When using cloud architectures, consider how cloud service providers (CSP) enable your own business continuity, disaster recovery, and solution availability. CSPs apply a region-based approach that utilizes multiple availability zones in a single region. However, because most CSPs deploy a single region in each country, you end up relying on other regions outside your country that might not meet your disaster recovery requirements.

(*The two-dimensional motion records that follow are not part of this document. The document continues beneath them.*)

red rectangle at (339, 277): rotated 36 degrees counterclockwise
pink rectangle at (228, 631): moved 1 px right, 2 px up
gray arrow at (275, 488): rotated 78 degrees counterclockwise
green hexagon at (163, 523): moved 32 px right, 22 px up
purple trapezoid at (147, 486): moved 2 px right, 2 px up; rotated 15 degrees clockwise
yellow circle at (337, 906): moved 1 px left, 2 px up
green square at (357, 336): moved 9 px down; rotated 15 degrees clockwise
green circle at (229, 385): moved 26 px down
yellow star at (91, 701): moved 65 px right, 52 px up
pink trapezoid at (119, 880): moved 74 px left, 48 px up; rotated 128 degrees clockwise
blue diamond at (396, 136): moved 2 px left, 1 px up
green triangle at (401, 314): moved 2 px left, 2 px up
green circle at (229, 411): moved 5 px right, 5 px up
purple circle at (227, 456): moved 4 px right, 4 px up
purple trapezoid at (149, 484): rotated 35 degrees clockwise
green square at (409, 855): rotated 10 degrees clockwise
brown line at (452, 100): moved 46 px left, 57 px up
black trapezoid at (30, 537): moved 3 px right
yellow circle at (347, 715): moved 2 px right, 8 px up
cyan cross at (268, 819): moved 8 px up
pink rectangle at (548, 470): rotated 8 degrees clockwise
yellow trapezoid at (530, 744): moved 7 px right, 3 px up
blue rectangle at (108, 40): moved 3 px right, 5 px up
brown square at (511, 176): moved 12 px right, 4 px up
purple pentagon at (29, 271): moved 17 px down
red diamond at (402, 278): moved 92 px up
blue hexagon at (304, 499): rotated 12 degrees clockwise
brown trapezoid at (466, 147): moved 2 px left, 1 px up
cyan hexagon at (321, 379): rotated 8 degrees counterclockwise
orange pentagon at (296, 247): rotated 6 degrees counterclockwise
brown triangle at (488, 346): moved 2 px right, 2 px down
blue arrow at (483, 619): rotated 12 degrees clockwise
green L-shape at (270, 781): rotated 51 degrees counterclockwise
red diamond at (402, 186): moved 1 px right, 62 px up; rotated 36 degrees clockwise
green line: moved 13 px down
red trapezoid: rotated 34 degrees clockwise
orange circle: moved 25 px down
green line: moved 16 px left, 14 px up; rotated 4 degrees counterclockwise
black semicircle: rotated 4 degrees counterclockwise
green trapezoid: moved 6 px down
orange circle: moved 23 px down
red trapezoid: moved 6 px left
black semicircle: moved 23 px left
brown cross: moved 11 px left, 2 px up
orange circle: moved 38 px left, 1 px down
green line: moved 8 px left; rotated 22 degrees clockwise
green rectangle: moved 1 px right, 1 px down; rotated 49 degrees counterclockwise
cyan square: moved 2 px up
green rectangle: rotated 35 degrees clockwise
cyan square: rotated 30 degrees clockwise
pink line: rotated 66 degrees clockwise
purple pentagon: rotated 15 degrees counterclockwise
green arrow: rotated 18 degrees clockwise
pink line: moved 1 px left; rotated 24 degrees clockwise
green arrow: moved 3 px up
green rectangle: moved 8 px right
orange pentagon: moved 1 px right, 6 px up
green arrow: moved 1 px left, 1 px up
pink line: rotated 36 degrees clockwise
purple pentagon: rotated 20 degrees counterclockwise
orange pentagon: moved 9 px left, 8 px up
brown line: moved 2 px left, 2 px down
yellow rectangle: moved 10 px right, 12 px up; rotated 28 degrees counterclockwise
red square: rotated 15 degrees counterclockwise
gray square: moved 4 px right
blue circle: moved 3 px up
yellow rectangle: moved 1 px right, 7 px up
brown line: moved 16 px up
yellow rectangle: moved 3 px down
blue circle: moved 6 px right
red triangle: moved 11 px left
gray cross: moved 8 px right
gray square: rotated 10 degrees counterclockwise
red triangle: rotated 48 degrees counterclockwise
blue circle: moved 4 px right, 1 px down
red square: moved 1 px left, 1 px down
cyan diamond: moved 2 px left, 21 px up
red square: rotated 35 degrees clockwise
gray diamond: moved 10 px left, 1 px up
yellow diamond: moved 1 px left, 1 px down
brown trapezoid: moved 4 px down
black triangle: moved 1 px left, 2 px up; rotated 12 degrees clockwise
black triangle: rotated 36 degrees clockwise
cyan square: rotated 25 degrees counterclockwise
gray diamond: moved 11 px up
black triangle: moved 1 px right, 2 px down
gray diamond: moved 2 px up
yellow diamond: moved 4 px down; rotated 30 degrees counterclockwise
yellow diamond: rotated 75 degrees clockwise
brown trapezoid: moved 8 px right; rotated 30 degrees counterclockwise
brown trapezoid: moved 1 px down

This blog explores the benefits of the Oracle Cloud Infrastructure (OCI) two-region design strategy to provide resilience for your mission-critical workloads. We examine some of the reasons why we believe that a two-region design offers the best approach against other alternatives, such as a single-region design with multi-availability zones. This blog examines the following broad areas:
Business continuity and service continuity
Latency and response times
Developing solutions for high availability/disaster recovery
At its top level, OCI’s region design consists of a realm, which is a logical collection of regions. A region in OCI is a single geographic location that contains one or more availability domains. An availability domain is one or more data centers that host the OCI cloud resources such as instances, volumes, and subnets. Inside an availability domain, Oracle has designed and deployed a technology called fault domains, which provide an optimized architecture for delivering high availability.
Fault domains are a means for Oracle to partition a single physical data center into three distinct logical data centers, which allow customers to implement an antiaffinity pattern to their high availability architecture. Fault domains allow for the isolation of OCI resources during hardware failure or unexpected software changes. So, a hardware failure or compute hardware maintenance event that affects one fault domain doesn’t affect the other two fault domains.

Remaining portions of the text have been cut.